If a simple majority of the NJ Assembly and NJ Senate support Assembly Concurrent Resolution 215 and its companion Senate Concurrent Resolution 132, the current PARCC graduation requirements would be struck down.
The Gates Foundation gave one of the two owners of copyrighted Common Core, $15.4 mil. in 2016. About the same time, a Fellow of the Aspen Pahara Institute, became President of PARCC. (Pahara is funded by Gates.). A quote
from a web page posted at the Aspen Institute Education and Society Program follows, “States can choose SBAC or PARCC” testing, for Common Core.
Gates funds the Senior CONGRESSIONAL (my caps) Education Staff Network, which is part of Aspen, where David Koch is a board member.
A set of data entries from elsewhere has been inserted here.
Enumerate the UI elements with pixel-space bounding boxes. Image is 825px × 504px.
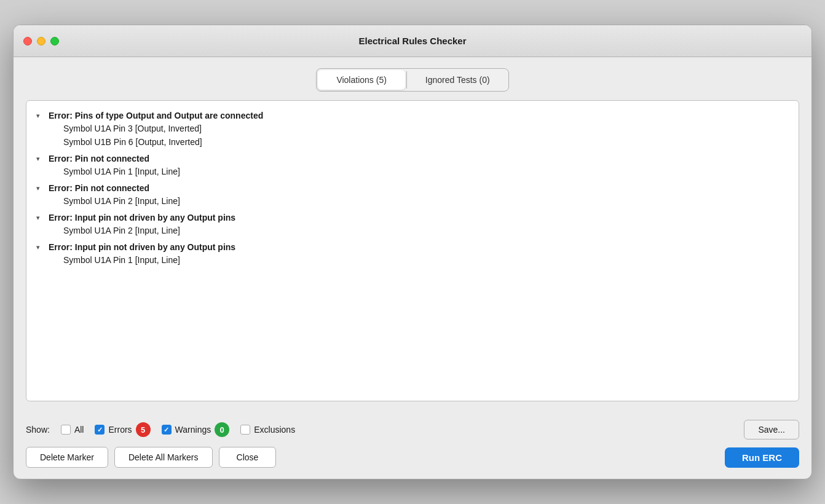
violation-detail-3-0[interactable]: Symbol U1A Pin 2 [Input, Line] (36, 194, 789, 208)
bottom-bar: Show: All Errors 5 Warnings 0 Exclusions… (14, 412, 811, 479)
filter-warnings: Warnings 0 (162, 422, 230, 437)
chevron-icon-2: ▾ (36, 155, 45, 163)
chevron-icon-3: ▾ (36, 184, 45, 192)
chevron-icon-1: ▾ (36, 112, 45, 120)
violation-title-4: Error: Input pin not driven by any Outpu… (49, 213, 235, 222)
filter-exclusions: Exclusions (240, 425, 295, 435)
violation-group-4: ▾ Error: Input pin not driven by any Out… (36, 211, 789, 237)
tab-bar: Violations (5) Ignored Tests (0) (26, 68, 799, 92)
run-erc-button[interactable]: Run ERC (725, 447, 799, 468)
violation-title-3: Error: Pin not connected (49, 183, 149, 193)
errors-badge: 5 (136, 422, 151, 437)
maximize-window-button[interactable] (50, 37, 59, 45)
tab-violations[interactable]: Violations (5) (318, 70, 405, 90)
titlebar: Electrical Rules Checker (14, 25, 811, 57)
tab-ignored-tests[interactable]: Ignored Tests (0) (407, 69, 508, 91)
save-button[interactable]: Save... (744, 420, 799, 439)
violation-header-2[interactable]: ▾ Error: Pin not connected (36, 152, 789, 165)
tab-group: Violations (5) Ignored Tests (0) (316, 68, 508, 92)
violation-detail-1-0[interactable]: Symbol U1A Pin 3 [Output, Inverted] (36, 122, 789, 135)
violation-title-5: Error: Input pin not driven by any Outpu… (49, 242, 235, 252)
violation-group-5: ▾ Error: Input pin not driven by any Out… (36, 241, 789, 267)
violation-group-1: ▾ Error: Pins of type Output and Output … (36, 109, 789, 149)
violation-detail-5-0[interactable]: Symbol U1A Pin 1 [Input, Line] (36, 253, 789, 267)
errors-checkbox[interactable] (95, 425, 105, 435)
filter-errors: Errors 5 (95, 422, 150, 437)
window-controls (23, 37, 59, 45)
warnings-checkbox[interactable] (162, 425, 172, 435)
violation-detail-4-0[interactable]: Symbol U1A Pin 2 [Input, Line] (36, 224, 789, 237)
warnings-label: Warnings (175, 425, 211, 435)
chevron-icon-4: ▾ (36, 214, 45, 222)
chevron-icon-5: ▾ (36, 243, 45, 251)
show-label: Show: (26, 425, 50, 435)
violations-panel: ▾ Error: Pins of type Output and Output … (26, 100, 799, 401)
violation-title-1: Error: Pins of type Output and Output ar… (49, 111, 263, 120)
delete-marker-button[interactable]: Delete Marker (26, 447, 108, 468)
violation-header-3[interactable]: ▾ Error: Pin not connected (36, 182, 789, 194)
violation-detail-1-1[interactable]: Symbol U1B Pin 6 [Output, Inverted] (36, 135, 789, 149)
exclusions-checkbox[interactable] (240, 425, 250, 435)
exclusions-label: Exclusions (254, 425, 295, 435)
warnings-badge: 0 (215, 422, 229, 437)
violation-header-1[interactable]: ▾ Error: Pins of type Output and Output … (36, 109, 789, 122)
window-title: Electrical Rules Checker (358, 36, 466, 46)
main-window: Electrical Rules Checker Violations (5) … (13, 25, 812, 479)
content-area: Violations (5) Ignored Tests (0) ▾ Error… (14, 57, 811, 412)
violation-group-2: ▾ Error: Pin not connected Symbol U1A Pi… (36, 152, 789, 178)
violation-detail-2-0[interactable]: Symbol U1A Pin 1 [Input, Line] (36, 165, 789, 178)
filter-all: All (61, 425, 84, 435)
violation-group-3: ▾ Error: Pin not connected Symbol U1A Pi… (36, 182, 789, 208)
all-label: All (74, 425, 84, 435)
all-checkbox[interactable] (61, 425, 71, 435)
close-button[interactable]: Close (219, 447, 277, 468)
action-row: Delete Marker Delete All Markers Close R… (26, 447, 799, 479)
close-window-button[interactable] (23, 37, 32, 45)
errors-label: Errors (108, 425, 132, 435)
delete-all-markers-button[interactable]: Delete All Markers (114, 447, 213, 468)
violation-header-4[interactable]: ▾ Error: Input pin not driven by any Out… (36, 211, 789, 224)
minimize-window-button[interactable] (37, 37, 45, 45)
violation-header-5[interactable]: ▾ Error: Input pin not driven by any Out… (36, 241, 789, 253)
filter-row: Show: All Errors 5 Warnings 0 Exclusions… (26, 420, 799, 439)
violation-title-2: Error: Pin not connected (49, 154, 149, 163)
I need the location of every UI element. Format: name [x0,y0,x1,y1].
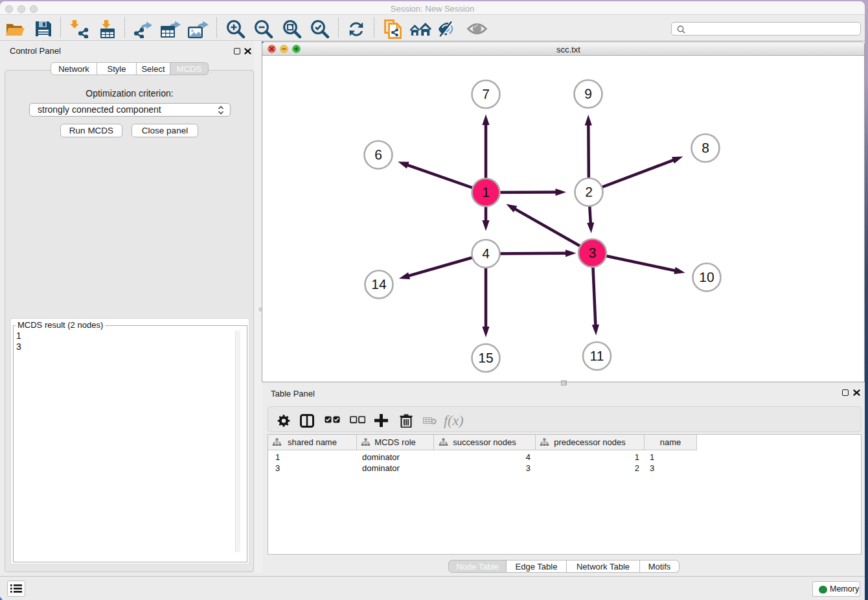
svg-text:10: 10 [699,270,714,284]
svg-text:11: 11 [590,348,604,363]
svg-text:4: 4 [482,246,490,260]
svg-text:3: 3 [589,245,597,260]
svg-text:9: 9 [584,86,592,101]
svg-text:8: 8 [702,140,709,155]
svg-text:15: 15 [478,350,493,365]
svg-text:6: 6 [374,147,382,162]
svg-text:7: 7 [482,86,490,101]
svg-text:14: 14 [371,277,387,292]
svg-text:1: 1 [482,185,490,200]
svg-text:2: 2 [585,184,593,199]
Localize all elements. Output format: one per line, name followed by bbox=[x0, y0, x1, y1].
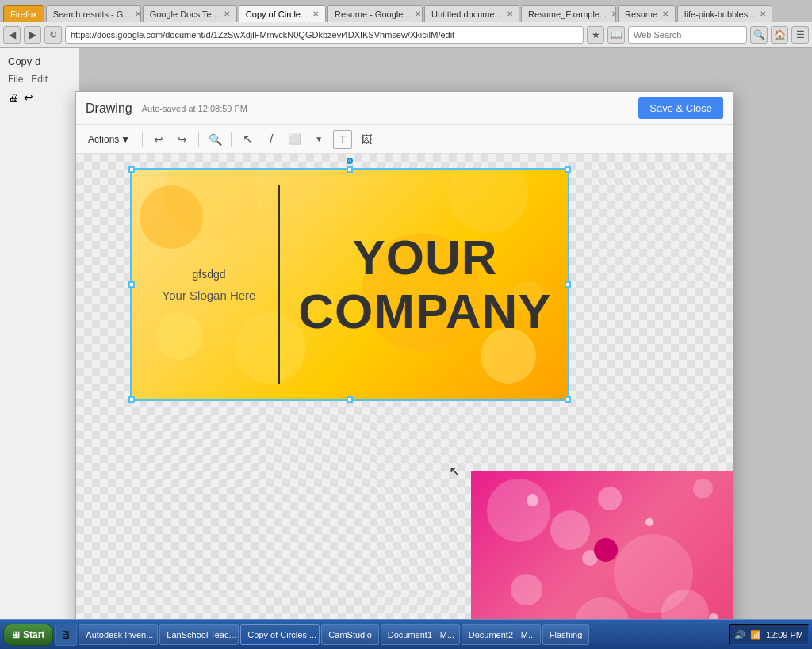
system-tray: 🔊 📶 12:09 PM bbox=[729, 624, 809, 645]
tab-label: Copy of Circle... bbox=[246, 10, 308, 19]
tab-close-icon[interactable]: ✕ bbox=[507, 10, 513, 18]
company-line1: YOUR bbox=[352, 230, 497, 284]
toolbar-separator-1 bbox=[142, 132, 143, 147]
tray-icon-2: 📶 bbox=[750, 630, 761, 640]
pink-bokeh-sm-1 bbox=[527, 494, 538, 506]
actions-arrow-icon: ▼ bbox=[121, 134, 130, 145]
start-label: Start bbox=[23, 629, 44, 640]
taskbar: ⊞ Start 🖥 Autodesk Inven... LanSchool Te… bbox=[0, 619, 812, 649]
taskbar-app-circles[interactable]: Copy of Circles ... bbox=[240, 624, 320, 645]
zoom-button[interactable]: 🔍 bbox=[205, 130, 224, 149]
pink-bokeh-1 bbox=[487, 479, 550, 542]
doc-title: Copy d bbox=[8, 55, 71, 67]
taskbar-app-label: Flashing bbox=[550, 630, 583, 639]
file-menu[interactable]: File bbox=[8, 74, 23, 85]
tab-resume2[interactable]: Resume ✕ bbox=[618, 5, 676, 22]
tab-close-icon[interactable]: ✕ bbox=[611, 10, 616, 18]
pink-bokeh-sm-3 bbox=[709, 613, 718, 619]
line-tool[interactable]: / bbox=[262, 130, 281, 149]
bookmark-button[interactable]: 📖 bbox=[607, 26, 625, 44]
menu-button[interactable]: ☰ bbox=[791, 26, 809, 44]
address-bar[interactable] bbox=[65, 26, 584, 44]
pink-bokeh-8 bbox=[574, 597, 630, 619]
tab-pink[interactable]: life-pink-bubbles... ✕ bbox=[677, 5, 772, 22]
taskbar-show-desktop[interactable]: 🖥 bbox=[55, 624, 77, 646]
card-slogan-text: Your Slogan Here bbox=[163, 288, 256, 302]
actions-label: Actions bbox=[88, 134, 119, 145]
business-card-wrapper[interactable]: gfsdgd Your Slogan Here YOUR COMPANY bbox=[132, 170, 568, 399]
rotation-handle[interactable] bbox=[347, 158, 353, 164]
select-tool[interactable]: ↖ bbox=[238, 130, 257, 149]
search-input[interactable] bbox=[628, 26, 747, 44]
tab-resume[interactable]: Resume - Google... ✕ bbox=[327, 5, 423, 22]
windows-icon: ⊞ bbox=[12, 629, 20, 640]
drawing-title-area: Drawing Auto-saved at 12:08:59 PM bbox=[86, 101, 247, 116]
star-button[interactable]: ★ bbox=[587, 26, 604, 44]
tab-firefox[interactable]: Firefox bbox=[3, 5, 44, 22]
taskbar-app-doc2[interactable]: Document2 - M... bbox=[462, 624, 541, 645]
tray-time: 12:09 PM bbox=[766, 630, 803, 639]
print-icon[interactable]: 🖨 bbox=[8, 91, 19, 104]
tab-label: Firefox bbox=[10, 10, 37, 19]
tab-label: Google Docs Te... bbox=[150, 10, 219, 19]
drawing-toolbar: Actions ▼ ↩ ↪ 🔍 ↖ / ⬜ ▼ T 🖼 bbox=[76, 125, 733, 154]
content-area: Copy d File Edit 🖨 ↩ Drawing Auto-saved … bbox=[0, 48, 812, 619]
doc-toolbar: 🖨 ↩ bbox=[8, 91, 71, 104]
tab-search[interactable]: Search results - G... ✕ bbox=[46, 5, 141, 22]
taskbar-app-label: Copy of Circles ... bbox=[247, 630, 316, 639]
save-close-button[interactable]: Save & Close bbox=[638, 97, 723, 119]
tab-close-icon[interactable]: ✕ bbox=[662, 10, 668, 18]
card-code-text: gfsdgd bbox=[192, 268, 225, 281]
tab-label: Resume - Google... bbox=[335, 10, 410, 19]
shape-tool[interactable]: ⬜ bbox=[285, 130, 304, 149]
card-divider bbox=[278, 185, 280, 384]
undo-button[interactable]: ↩ bbox=[149, 130, 168, 149]
browser-window: Firefox Search results - G... ✕ Google D… bbox=[0, 0, 812, 649]
tab-label: Resume_Example... bbox=[528, 10, 607, 19]
tab-copy-circle[interactable]: Copy of Circle... ✕ bbox=[239, 5, 326, 22]
back-button[interactable]: ◀ bbox=[3, 26, 21, 44]
tab-label: Resume bbox=[625, 10, 657, 19]
tab-close-icon[interactable]: ✕ bbox=[760, 10, 766, 18]
text-tool[interactable]: T bbox=[333, 130, 352, 149]
taskbar-app-autodesk[interactable]: Autodesk Inven... bbox=[79, 624, 158, 645]
taskbar-app-label: LanSchool Teac... bbox=[167, 630, 236, 639]
taskbar-app-doc1[interactable]: Document1 - M... bbox=[381, 624, 460, 645]
home-button[interactable]: 🏠 bbox=[771, 26, 788, 44]
edit-menu[interactable]: Edit bbox=[31, 74, 48, 85]
taskbar-app-flashing[interactable]: Flashing bbox=[542, 624, 590, 645]
card-company-name: YOUR COMPANY bbox=[298, 231, 551, 338]
refresh-button[interactable]: ↻ bbox=[44, 26, 62, 44]
actions-menu[interactable]: Actions ▼ bbox=[82, 132, 136, 147]
pink-bokeh-sm-2 bbox=[645, 518, 653, 526]
forward-button[interactable]: ▶ bbox=[24, 26, 41, 44]
pink-bokeh-image[interactable] bbox=[471, 471, 733, 619]
tab-label: life-pink-bubbles... bbox=[684, 10, 755, 19]
tab-docs[interactable]: Google Docs Te... ✕ bbox=[143, 5, 237, 22]
tab-bar: Firefox Search results - G... ✕ Google D… bbox=[0, 0, 812, 22]
autosave-text: Auto-saved at 12:08:59 PM bbox=[142, 104, 247, 113]
search-go-button[interactable]: 🔍 bbox=[750, 26, 768, 44]
undo-icon[interactable]: ↩ bbox=[24, 91, 33, 104]
business-card: gfsdgd Your Slogan Here YOUR COMPANY bbox=[132, 170, 568, 399]
tab-close-icon[interactable]: ✕ bbox=[224, 10, 230, 18]
image-tool[interactable]: 🖼 bbox=[357, 130, 376, 149]
redo-button[interactable]: ↪ bbox=[173, 130, 192, 149]
cursor: ↖ bbox=[449, 463, 461, 480]
canvas-area[interactable]: gfsdgd Your Slogan Here YOUR COMPANY bbox=[76, 154, 733, 619]
taskbar-app-label: CamStudio bbox=[328, 630, 371, 639]
tab-untitled[interactable]: Untitled docume... ✕ bbox=[424, 5, 519, 22]
company-line2: COMPANY bbox=[298, 284, 551, 338]
pink-bokeh-5 bbox=[511, 574, 542, 605]
taskbar-app-label: Document2 - M... bbox=[469, 630, 535, 639]
taskbar-app-camstudio[interactable]: CamStudio bbox=[321, 624, 378, 645]
taskbar-app-lanschool[interactable]: LanSchool Teac... bbox=[159, 624, 239, 645]
tab-close-icon[interactable]: ✕ bbox=[312, 10, 319, 18]
tab-close-icon[interactable]: ✕ bbox=[135, 10, 140, 18]
tab-resume-example[interactable]: Resume_Example... ✕ bbox=[521, 5, 616, 22]
tab-close-icon[interactable]: ✕ bbox=[415, 10, 421, 18]
shape-dropdown[interactable]: ▼ bbox=[309, 130, 328, 149]
pink-bokeh-sm-4 bbox=[693, 479, 713, 498]
tray-icon-1: 🔊 bbox=[734, 630, 745, 640]
start-button[interactable]: ⊞ Start bbox=[3, 624, 53, 646]
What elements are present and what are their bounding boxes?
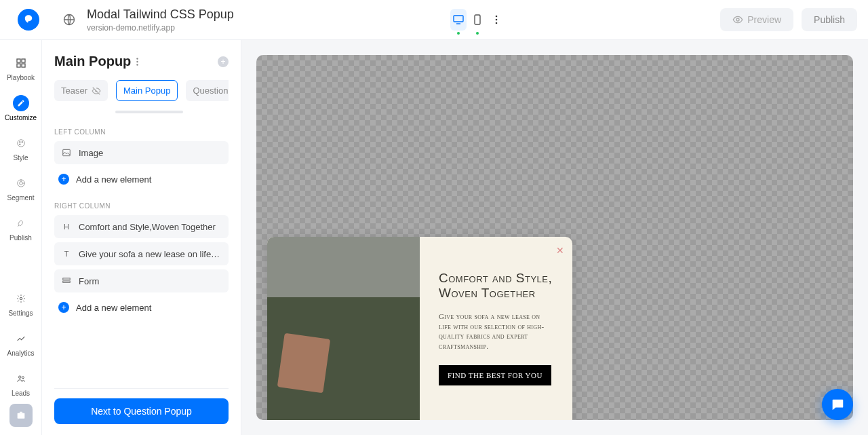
- svg-point-5: [495, 22, 497, 24]
- customize-icon: [13, 95, 29, 111]
- panel-add-button[interactable]: +: [218, 56, 229, 67]
- publish-button[interactable]: Publish: [802, 8, 857, 31]
- popup-close-button[interactable]: ✕: [556, 245, 564, 256]
- svg-point-6: [736, 18, 739, 21]
- right-column-label: RIGHT COLUMN: [54, 202, 229, 210]
- popup-preview: ✕ Comfort and Style, Woven Together Give…: [267, 237, 572, 420]
- canvas-preview[interactable]: ✕ Comfort and Style, Woven Together Give…: [256, 55, 853, 420]
- publish-icon: [13, 215, 29, 231]
- playbook-icon: [13, 55, 29, 71]
- svg-point-16: [19, 182, 22, 185]
- tabs-scrollbar[interactable]: [115, 111, 183, 113]
- svg-rect-24: [63, 278, 71, 280]
- chat-icon: [830, 397, 845, 412]
- svg-rect-8: [22, 59, 25, 62]
- nav-customize[interactable]: Customize: [0, 88, 41, 128]
- svg-point-17: [20, 297, 22, 300]
- nav-publish[interactable]: Publish: [0, 208, 41, 248]
- form-icon: [61, 276, 72, 286]
- svg-point-18: [18, 376, 21, 379]
- nav-segment[interactable]: Segment: [0, 168, 41, 208]
- preview-button[interactable]: Preview: [720, 8, 793, 31]
- tab-question-popup[interactable]: Question Po...: [186, 80, 229, 101]
- canvas: ✕ Comfort and Style, Woven Together Give…: [241, 40, 868, 435]
- segment-icon: [13, 175, 29, 191]
- nav-briefcase-button[interactable]: [9, 404, 33, 427]
- add-element-right[interactable]: + Add a new element: [54, 297, 229, 318]
- nav-style[interactable]: Style: [0, 128, 41, 168]
- nav-playbook[interactable]: Playbook: [0, 48, 41, 88]
- element-image[interactable]: Image: [54, 141, 229, 164]
- status-dot: [457, 32, 460, 35]
- brand-logo[interactable]: [18, 9, 39, 31]
- divider: [54, 388, 229, 389]
- svg-point-12: [19, 141, 20, 143]
- svg-rect-10: [22, 64, 25, 67]
- panel-more-icon[interactable]: [136, 58, 138, 66]
- style-icon: [13, 135, 29, 151]
- svg-rect-1: [454, 16, 463, 22]
- page-subtitle: version-demo.netlify.app: [87, 23, 234, 33]
- svg-rect-25: [63, 281, 71, 282]
- page-title: Modal Tailwind CSS Popup: [87, 7, 234, 22]
- desktop-icon: [453, 15, 464, 24]
- svg-point-13: [21, 141, 22, 143]
- svg-point-3: [495, 16, 497, 18]
- nav-settings[interactable]: Settings: [0, 284, 41, 324]
- popup-cta-button[interactable]: FIND THE BEST FOR YOU: [439, 365, 551, 385]
- mobile-icon: [474, 14, 481, 25]
- popup-heading: Comfort and Style, Woven Together: [439, 271, 553, 301]
- eye-off-icon: [92, 86, 101, 96]
- popup-body: Give your sofa a new lease on life with …: [439, 311, 553, 352]
- popup-image: [267, 237, 420, 420]
- nav-analytics[interactable]: Analytics: [0, 324, 41, 364]
- tab-teaser[interactable]: Teaser: [54, 80, 108, 101]
- settings-icon: [13, 290, 29, 307]
- eye-icon: [732, 14, 743, 25]
- text-icon: T: [61, 248, 72, 259]
- tab-main-popup[interactable]: Main Popup: [116, 80, 178, 101]
- svg-point-21: [137, 60, 138, 62]
- svg-point-19: [22, 377, 24, 379]
- status-dot: [476, 32, 479, 35]
- svg-point-20: [137, 58, 138, 59]
- element-text[interactable]: T Give your sofa a new lease on life wit…: [54, 242, 229, 265]
- svg-point-11: [17, 140, 24, 147]
- briefcase-icon: [16, 410, 26, 421]
- device-more-button[interactable]: [488, 9, 505, 31]
- left-column-label: LEFT COLUMN: [54, 128, 229, 136]
- analytics-icon: [13, 330, 29, 347]
- add-element-left[interactable]: + Add a new element: [54, 168, 229, 190]
- plus-icon: +: [58, 302, 69, 313]
- nav-leads[interactable]: Leads: [0, 364, 41, 404]
- svg-rect-9: [17, 64, 20, 67]
- panel-title: Main Popup: [54, 54, 131, 69]
- device-mobile-button[interactable]: [469, 9, 486, 31]
- logo-icon: [22, 14, 35, 26]
- leads-icon: [13, 371, 29, 387]
- plus-icon: +: [58, 174, 69, 185]
- chat-fab[interactable]: [822, 389, 853, 420]
- globe-icon[interactable]: [60, 10, 79, 29]
- svg-rect-2: [475, 15, 480, 24]
- svg-rect-7: [17, 59, 20, 62]
- svg-point-14: [19, 144, 20, 145]
- svg-point-22: [137, 64, 138, 65]
- image-icon: [61, 147, 72, 158]
- svg-point-4: [495, 19, 497, 21]
- pillow-graphic: [277, 333, 330, 394]
- next-button[interactable]: Next to Question Popup: [54, 398, 229, 424]
- more-vertical-icon: [495, 15, 498, 24]
- device-desktop-button[interactable]: [450, 9, 467, 31]
- element-form[interactable]: Form: [54, 269, 229, 292]
- heading-icon: H: [61, 221, 72, 232]
- element-heading[interactable]: H Comfort and Style,Woven Together: [54, 215, 229, 238]
- svg-rect-23: [63, 149, 71, 155]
Linking standards/curriculum/testing/data analytics provides a big profit opportunity for the tech industry. Bill Gates, Pearson, Mark Zuckerberg,…are investors in the largest seller of for-profit schools-in-a-box.
Is the answer to the question, posed in the post, that the richest 0.1% want to further concentrate their wealth, at the expense of the middle class? Gates, despite claims of giving away his fortune, never falls one rung on the richest men lists. And, the school-privatizing Walton’s, have wealth equivalent to 40% of Americans combined.
Linda,
There is another program that funds Congressional staff members for the education committees. It is run by TFA and funded by billionaire Arthur Rock of California. With a TFA intern on the staff, TFA’s interests are protected. They protect charter funding too.
Thanks for the info.
Gates’ Congressional Staff Network creates “a safe space”, which I presume means they meet in the isolation chamber of the richest 0.1%, away from democracy.
Is there a way to get the names of the Congressional staff members in Gates and Rock-funded “networks”?